Mgr Le Fer de la Motte fut évêque de Nantes de 1914 à 1935.

Notice du Chanoine ROUL , prêtre du diocèse de Nantes, parue le 15 décembre 1935 dans la Revue Internationale des Sociétés Secrètes de Mgr Jouin. Le Chanoine Roul est décédé en 1970, curé de Saint Similien à Nantes et il avait été secrétaire de Mgr Le Fer de la Motte, tous deux anciens élèves du Séminaire Français de Rome. Le Chanoine Roul était docteur en théologie et en philosophie.

Article du Chanoine ROUL :

« Son Excellence monseigneur Eugène-Louis-Marie Le Fer de la Motte offrait, il y a quelques semaines, en raison d’une santé très altérée, sa démission au Saint-Siège. Le Saint-Siège l’a acceptée, comme il le notifiait le 8 juillet aux Agences et, quelques jours plus tard au chapitre de la cathédrale de Nantes.

Monseigneur Le Fer de la Motte fut le dernier évêque créé par Pie X qui le préconisa au Consistoire du 16 mai 1914. C’est donc pendant 21 ans que le diocèse de Nantes l’a eu pour pasteur. Au cours de ces 21 ans sous son impulsion, une œuvre profonde, plus profonde que bruyante, s’est accomplie, qui mérite d’être évoquée ici. Monseigneur Le Fer de la Motte a été, dans la force du terme UN ÉVÊQUE.
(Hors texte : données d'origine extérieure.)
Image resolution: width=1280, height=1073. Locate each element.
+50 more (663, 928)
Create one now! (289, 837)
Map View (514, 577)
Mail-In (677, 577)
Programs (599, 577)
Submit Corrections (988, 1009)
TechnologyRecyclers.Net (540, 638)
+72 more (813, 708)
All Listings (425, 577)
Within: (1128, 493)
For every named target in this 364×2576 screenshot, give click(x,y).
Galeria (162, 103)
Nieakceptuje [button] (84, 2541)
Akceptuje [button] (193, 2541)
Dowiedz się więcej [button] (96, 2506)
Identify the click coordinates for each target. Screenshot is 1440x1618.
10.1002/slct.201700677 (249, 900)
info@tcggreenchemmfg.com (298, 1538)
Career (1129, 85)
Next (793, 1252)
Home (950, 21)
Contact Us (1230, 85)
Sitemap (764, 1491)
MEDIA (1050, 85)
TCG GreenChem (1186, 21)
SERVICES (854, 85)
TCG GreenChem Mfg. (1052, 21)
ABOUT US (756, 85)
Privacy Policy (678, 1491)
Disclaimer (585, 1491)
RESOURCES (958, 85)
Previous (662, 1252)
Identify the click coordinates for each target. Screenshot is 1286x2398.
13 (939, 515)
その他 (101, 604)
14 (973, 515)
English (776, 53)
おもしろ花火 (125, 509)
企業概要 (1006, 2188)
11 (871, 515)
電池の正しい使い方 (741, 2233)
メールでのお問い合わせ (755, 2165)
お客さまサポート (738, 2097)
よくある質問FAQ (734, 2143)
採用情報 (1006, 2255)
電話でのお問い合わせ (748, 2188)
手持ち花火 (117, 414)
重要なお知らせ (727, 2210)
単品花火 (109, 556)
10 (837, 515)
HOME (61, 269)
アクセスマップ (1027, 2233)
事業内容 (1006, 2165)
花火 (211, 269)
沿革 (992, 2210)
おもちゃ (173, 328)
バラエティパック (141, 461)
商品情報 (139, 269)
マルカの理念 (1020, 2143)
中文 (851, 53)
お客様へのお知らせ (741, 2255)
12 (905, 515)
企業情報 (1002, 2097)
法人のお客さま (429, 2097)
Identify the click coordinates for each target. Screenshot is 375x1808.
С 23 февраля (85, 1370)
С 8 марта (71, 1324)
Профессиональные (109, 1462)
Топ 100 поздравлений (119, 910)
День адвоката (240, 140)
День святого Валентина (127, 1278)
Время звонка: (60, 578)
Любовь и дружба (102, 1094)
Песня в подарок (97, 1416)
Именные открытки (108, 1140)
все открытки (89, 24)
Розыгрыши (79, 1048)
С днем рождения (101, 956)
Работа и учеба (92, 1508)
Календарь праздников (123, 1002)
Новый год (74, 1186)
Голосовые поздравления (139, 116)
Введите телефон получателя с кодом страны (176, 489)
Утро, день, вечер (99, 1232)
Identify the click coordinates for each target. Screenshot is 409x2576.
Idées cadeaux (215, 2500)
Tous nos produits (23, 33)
Évêque, il l’était quand, aux jours solennels, dans le chœur grandiose de sa cathédrale, il officiait, lentement, pieusement et quand, au cours des tournées annuelles de confirmation et de visite pastorale sa haute stature, sa dignité, sa patience inaltérable, son affabilité qui n’oubliait personne, ravissaient les populations chrétiennes. Il est certain qu’il a porté très haut, dans son diocèse, le prestige de la dignité épiscopale. Évêque, il l’a été par l’action autant que par le prestige, et l’on retrouve en lui toutes les formes du zèle : zèle de la doctrine, zèle de la liberté de l’Église et zèle des âmes.

Esprit très lucide, très assimilateur, aidé d’une mémoire à certains égards prodigieuse, il était curieux de tout et l’on peut dire que rien ne lui fut étranger. Il pouvait, avec un professeur de rhétorique, disserter sur les classiques grecs, en citer au pied levé de longs passages, tout comme, avec un avocat, discuter les points les plus spéciaux du droit civil…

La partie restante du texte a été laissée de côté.